I’m alive! and I’m getting fat from all the goat butter and feta!

It looks like we are going to be spending the holidays in Crete, which is ok by me. The town is all lit up and everyone is out buying gifts. Our landlord and lady, Efetehis and Natalie, are very nice people and we have been talking with them a lot more now that all of our fellow classmates have shipped off. Meghan is interviewing in Florence and Sarah in Seville. We are trying to decide between Prague and Spain…as soon as we know, you will.

It is a bittersweet realization that staying in Greece isn’t a realistic option.

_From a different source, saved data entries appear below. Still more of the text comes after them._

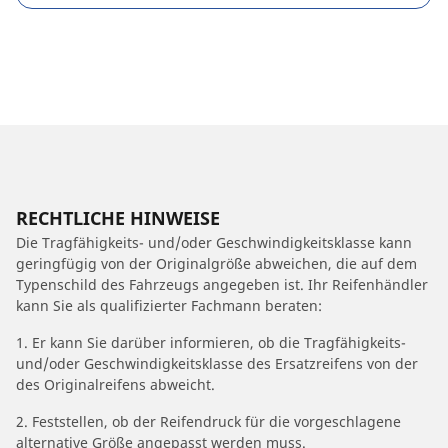
RECHTLICHE HINWEISE
Die Tragfähigkeits- und/oder Geschwindigkeitsklasse kann
geringfügig von der Originalgröße abweichen, die auf dem
Typenschild des Fahrzeugs angegeben ist. Ihr Reifenhändler
kann Sie als qualifizierter Fachmann beraten:
1. Er kann Sie darüber informieren, ob die Tragfähigkeits-
und/oder Geschwindigkeitsklasse des Ersatzreifens von der
des Originalreifens abweicht.
2. Feststellen, ob der Reifendruck für die vorgeschlagene
alternative Größe angepasst werden muss.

In a way, the short time I have spent here has captured me. It is well knit, friendly, and wholesome but it is also small. Living here is like living in Ellettsville, IN,…but in the middle of the Mediterranean Sea, and with several languages being spoken, thousand year old ruins, fresh food pouring off of the street corners, grain alcohol after every meal, and a huge tourist boom economy and an equally significant off-season slump…so nothing like it really. Regardless, it can certainly feel small. The way I see it, it doesn’t hurt to keep moving along; there is always more green grass out there somewhere.

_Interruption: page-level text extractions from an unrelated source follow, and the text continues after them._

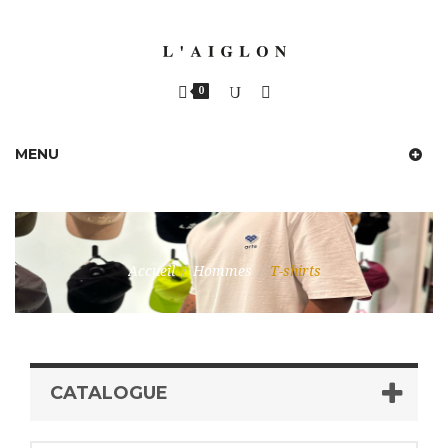
0
MENU
Accueil
/
Hommes
/
T-shirts
CATALOGUE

Bethany and I took a walk out of town today and followed the coast until it became craggy and rough. It was very beautiful and the cliff-side tide-pools were a unique sight. Check out the new pics, it was one of my favorite places I have been to around here. The waves were crashing in right up to my feet and the air was so briny that I had some salt crystals in my eyebrows when we got home.

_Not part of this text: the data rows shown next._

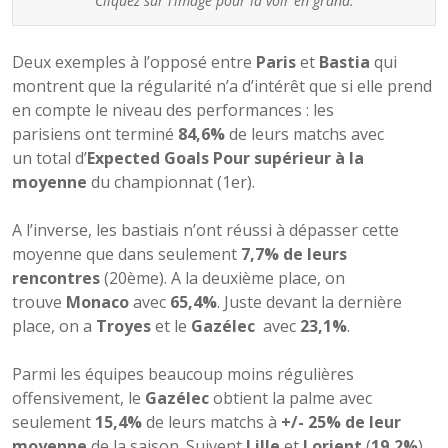
Cliquez sur l’image pour la voir en grand.
Deux exemples à l’opposé entre
Paris
et
Bastia
qui
montrent que la régularité n’a d’intérêt que si elle prend
en compte le niveau des performances : les
parisiens ont terminé
84,6%
de leurs matchs avec
un total d’
Expected Goals Pour supérieur à la
moyenne
du championnat (1er).
A l’inverse, les bastiais n’ont réussi à dépasser cette
moyenne que dans seulement
7,7% de leurs
rencontres
(20ème). A la deuxième place, on
trouve
Monaco
avec
65,4%
. Juste devant la dernière
place, on a
Troyes
et le
Gazélec
avec
23,1%
.
Parmi les équipes beaucoup moins régulières
offensivement, le
Gazélec
obtient la palme avec
seulement
15,4%
de leurs matchs à
+/- 25% de leur
moyenne
de la saison. Suivent
Lille
et
Lorient
(
19,2%
).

For a while, I watched some fiddler crabs spin around in their own little world, carved into the safety of the stone. I couldn’t help but get philosophical as I looked out into the vast blue of the sea; I knew that the crab would never see my perspective on the true magnitude of the sea and he would certainly never understand it if I told him. But I understand him, he is rational; he has all of his necessities in his shallow pool. I sometimes wonder if I had all I needed in mine. Then again, it may be because I had all I needed that I felt the compulsion to leave.

After our climb, we caught a water polo game. Greeks are serious about few things but smoking cigarettes and water polo are definitely two of them. It may seem like a pool game but it is intense. These guys drown each other for 45 minutes and all the while the crowd is lighting off explosives, banging on giant drums and sitting on air-horns. It was fun to watch. I would go to another one.

Not much going on, life is quiet here. It will be strange not being home for Christmas. I wish you all the best.

Happy Holidays!

Καλα Κριστμας!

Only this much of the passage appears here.